CONFINTEA Last minute disappointment
At the UN Conference on Adult Education (CONFINTEA, held every 12 years) in Brazil in Decmeber 2009, some progress was made. Over 500 civil society representatives unanimously agreed a strong set of positions, and these were endorsed by over 35 governments. But some governments, notably the US and Canada, opposed any setting of targets or benchmarks, so the final "Belem Framework for Action" is not as strong as it could have been. Whilst a broad vision was agreed on and some urgent action was called for, especially to address the chronic underfunding of adult literacy, it will be hard to hold governments to account for delivering on these. There was also a lack of progress in respect of recognising adult education as a fundamental right.
In Hamburg (where the previous CONFINTEA meeting was held 12 years ago) there was discussion around adult education as a fundamental right, but the US were not there.
This time the US were present, pushing back on this language, frustrating civil society organisations' attempt to strengthen recognition of the justiciability of the right to education for adults and young people.

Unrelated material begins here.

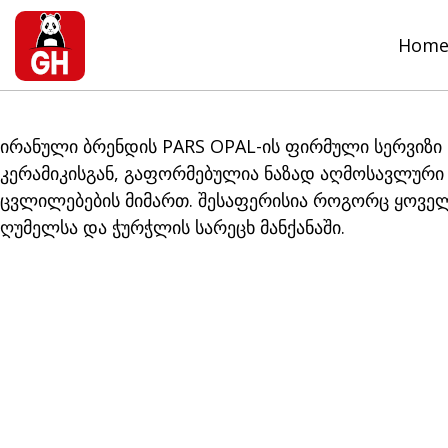
Hom
ირანული ბრენდის PARS OPAL-ის ფირმული სერვიზი 
კერამიკისგან, გაფორმებულია ნაზად აღმოსავლური 
ცვლილებების მიმართ. შესაფერისია როგორც ყოველ
ღუმელსა და ჭურჭლის სარეცხ მანქანაში.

The final draft of the framework for action, agreed by the drafting committee at 2.30am, included a compromise: "the education of adults and young people is recognised as an essential part of the right to education". Action Aid, amongst others, fought hard for the inclusion of the language "recognised as".
However, in the final plenary the following morning, this language was bizarrely and unaacountably watered down to remove the words "recognised as".
There are concerns over the transparency with which this last minute change occurred and serious concerns that the language around the right to education has been diluted. The civil society position was clear and the caucus response to the final declaration highlights this:
"In the coming years there needs to be greater recognition of the enormous scale of the violation of the fundamental right to education of adults and young people. We need to move from recognising that basic adult education is a justiciable human right, to a point where governments pass legislation to make all adult education legally enforceable".